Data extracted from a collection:
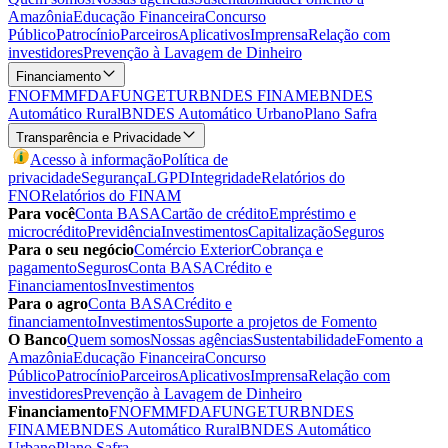
Amazônia
Educação Financeira
Concurso
Público
Patrocínio
Parceiros
Aplicativos
Imprensa
Relação com
investidores
Prevenção à Lavagem de Dinheiro
Financiamento
FNO
FMM
FDA
FUNGETUR
BNDES FINAME
BNDES
Automático Rural
BNDES Automático Urbano
Plano Safra
Transparência e Privacidade
Acesso à informação
Política de
privacidade
Segurança
LGPD
Integridade
Relatórios do
FNO
Relatórios do FINAM
Para você
Conta BASA
Cartão de crédito
Empréstimo e
microcrédito
Previdência
Investimentos
Capitalização
Seguros
Para o seu negócio
Comércio Exterior
Cobrança e
pagamento
Seguros
Conta BASA
Crédito e
Financiamentos
Investimentos
Para o agro
Conta BASA
Crédito e
financiamento
Investimentos
Suporte a projetos de Fomento
O Banco
Quem somos
Nossas agências
Sustentabilidade
Fomento a
Amazônia
Educação Financeira
Concurso
Público
Patrocínio
Parceiros
Aplicativos
Imprensa
Relação com
investidores
Prevenção à Lavagem de Dinheiro
Financiamento
FNO
FMM
FDA
FUNGETUR
BNDES
FINAME
BNDES Automático Rural
BNDES Automático
Urbano
Plano Safra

_TASK BRIEF:_ Please set down the lines above word for word and leave out the pictures.

_YOUR SOLUTION:_
Amazônia
Educação Financeira
Concurso
Público
Patrocínio
Parceiros
Aplicativos
Imprensa
Relação com
investidores
Prevenção à Lavagem de Dinheiro
Financiamento
FNO
FMM
FDA
FUNGETUR
BNDES FINAME
BNDES
Automático Rural
BNDES Automático Urbano
Plano Safra
Transparência e Privacidade
Acesso à informação
Política de
privacidade
Segurança
LGPD
Integridade
Relatórios do
FNO
Relatórios do FINAM
Para você
Conta BASA
Cartão de crédito
Empréstimo e
microcrédito
Previdência
Investimentos
Capitalização
Seguros
Para o seu negócio
Comércio Exterior
Cobrança e
pagamento
Seguros
Conta BASA
Crédito e
Financiamentos
Investimentos
Para o agro
Conta BASA
Crédito e
financiamento
Investimentos
Suporte a projetos de Fomento
O Banco
Quem somos
Nossas agências
Sustentabilidade
Fomento a
Amazônia
Educação Financeira
Concurso
Público
Patrocínio
Parceiros
Aplicativos
Imprensa
Relação com
investidores
Prevenção à Lavagem de Dinheiro
Financiamento
FNO
FMM
FDA
FUNGETUR
BNDES
FINAME
BNDES Automático Rural
BNDES Automático
Urbano
Plano Safra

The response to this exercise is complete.